Common sensor output responses for each type of sensor are shown in Figure 1 through Figure 5.
Switches and linear sensors can include uni-polar variants where the device is sensitive to only a single pole of the magnetic field. These devices are helpful for controlling systems under more specific circumstances where a specific field polarity is used to isolate a narrower sensitivity region.
Several common magnet shapes are selectable with TIMSS and can be used in any simulation type. The included magnet types are shown in Figure 6. TIMSS can simulate magnets with two or more poles using ring and bar shaped magnets.
The way the magnetic field changes depends on the type of motion that occurs. TIMSS offers four types of motion and the ability to capture the magnetic field from a single static point (Table 1).
Hinge | Linear | Joystick | Rotation | Static Position |
---|---|---|---|---|
The magnet rotates by a specified arc length around the X-axis. As a result, both the magnet and the sensor are typically placed with an offset in the Y-direction. This type of motion is common in doors, levers, and lid closures. | The magnet is free to move in a smooth linear path between any two points in space. This type of motion is commonly used to measure the stroke of a linear actuator, measure fluid level, and to track the location of linear movers. | This motion occurs using rotation around the origin. Typically, the magnet is placed at some distance from the fulcrum point downward in the Z direction. Rotation occurs at any direction within the XY plane by a specified tilt angle. | The standard rotation function occurs with magnet rotation around the Z axis. This can simulate axial rotation of a magnet, or if the magnet is offset from center by some radius, the motion can simulate the travel of a magnet at the outer edge of a wheel or gear. | Static position simulations do not involve any sensor selection. These simulations capture the magnetic field strength at a single point in space. This capture is helpful to quickly check a magnet setup for expected field strength. |
Joystick motion can also create rotation around either the X or Y axes if the magnet position is left centered at the origin (Figure 7 and Figure 8).
TIMSS offers advanced features that make the tool particularly helpful. Advanced feature functions can quickly combine with device emulation to provide wide coverage of system level manufacturing tolerances and impact assessments of mechanical design changes.
Considering the impact of tolerances in the placement of either the magnet, sensor, or both is desirable when evaluating the manufacturing process. These considerations and many other factors, such as variability in magnet parameters or system operating temperatures, require additional attention before starting to prototype builds. This advanced feature helps users with these types of evaluations.
Running parametric sweeps creates data sets where particular variables are stepped through possible outcomes and a series of simulations are run with the combinations of factors. This process is commonly used to accelerate preliminary evaluations of various corner conditions. For instance, the plot in Figure 9 models the system impact on a particular design when the installed location of a sensor varies by ±1 mm from the target location in all directions: X, Y, and Z.

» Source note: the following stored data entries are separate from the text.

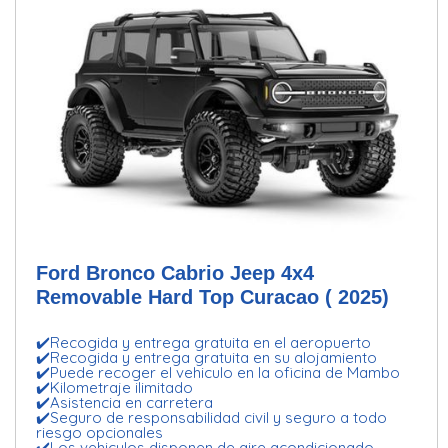
Ford Bronco Cabrio Jeep 4x4
Removable Hard Top Curacao ( 2025)
✔️Recogida y entrega gratuita en el aeropuerto
✔️Recogida y entrega gratuita en su alojamiento
✔️Puede recoger el vehiculo en la oficina de Mambo
✔️Kilometraje ilimitado
✔️Asistencia en carretera
✔️Seguro de responsabilidad civil y seguro a todo
riesgo opcionales
✔️Los vehiculos disponen de aire acondicionado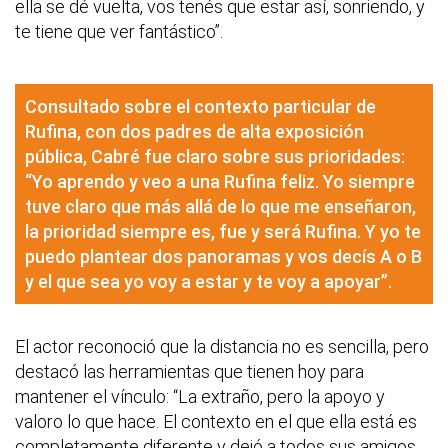
ella se dé vuelta, vos tenés que estar así, sonriendo, y
te tiene que ver fantástico”.
Consultado sobre el contexto particular de
Rufina, con dos padres de alta exposición
pública, Cabré fue claro sobre sus prioridades:
“Yo aprendo y veo a una Rufina feliz. Yo siempre
tuve claro que más allá de lo que me enseñaron,
la prioridad siempre es, fue y será Rufina. Y yo te
puedo plantear dos panoramas y vos decís A o B
y el que sea yo voy a estar y te voy a apoyar”.
El actor reconoció que la distancia no es sencilla, pero
destacó las herramientas que tienen hoy para
mantener el vínculo: “La extraño, pero la apoyo y
valoro lo que hace. El contexto en el que ella está es
completamente diferente y dejó a todos sus amigos,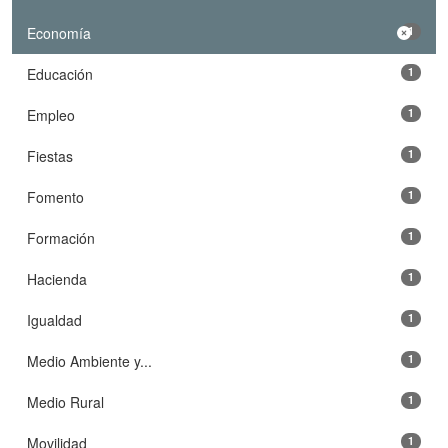
Economía
1
Educación
1
Empleo
1
Fiestas
1
Fomento
1
Formación
1
Hacienda
1
Igualdad
1
Medio Ambiente y...
1
Medio Rural
1
Movilidad
1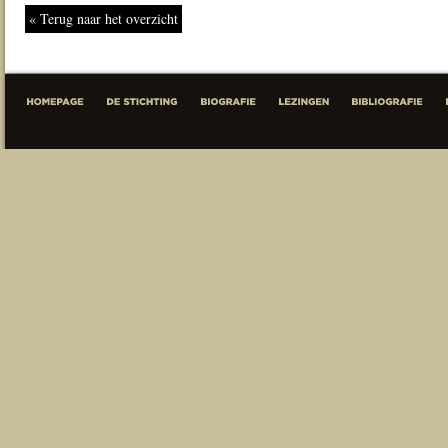
« Terug naar het overzicht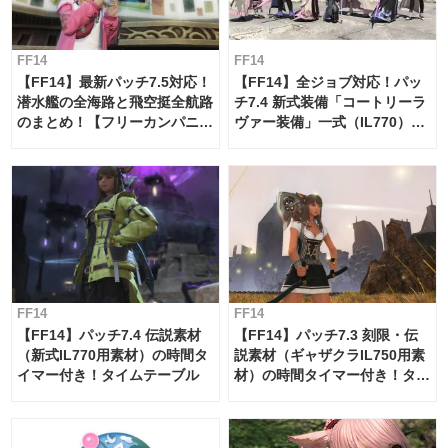
FF14
FF14
【FF14】最新パッチ7.5対応！
【FF14】全ジョブ対応！パッ
潜水艦の全海路と飛空挺全航路
チ7.4 新式装備「コートリーラ
のまとめ！【フリーカンパニ
ヴァー装備」一式（IL770）の
ー・サブマリンボイジャー】
必要素材一覧
FF14
FF14
【FF14】パッチ7.4 伝説素材
【FF14】パッチ7.3 刻限・伝
（新式IL770用素材）の時間タ
説素材（ギャザクラIL750用素
イマー付き！タイムテーブル
材）の時間タイマー付き！タイ
ムテーブル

Comparing a known configuration against a newer model that is under consideration is also helpful when making changes to a system. The side-by-side comparison feature allows users to evaluate design variations against each other for optimization. This simulation tool can explore and implement several design changes and evaluate those changes against the original starting condition, which is extremely useful (Figure 10).
Simulation tools offer a design experience that facilitates design concepts before building actual circuit designs. Magnetic sensing designs can require cross functional collaboration of mechanical and electrical systems, and simulation aids help reduce the effort required to prototype these designs. Texas Instruments Magnetic Sense Simulator offers a convenient interface to visualize and simulate these system models of mechanical motion and the resulting electrical output from the sensor.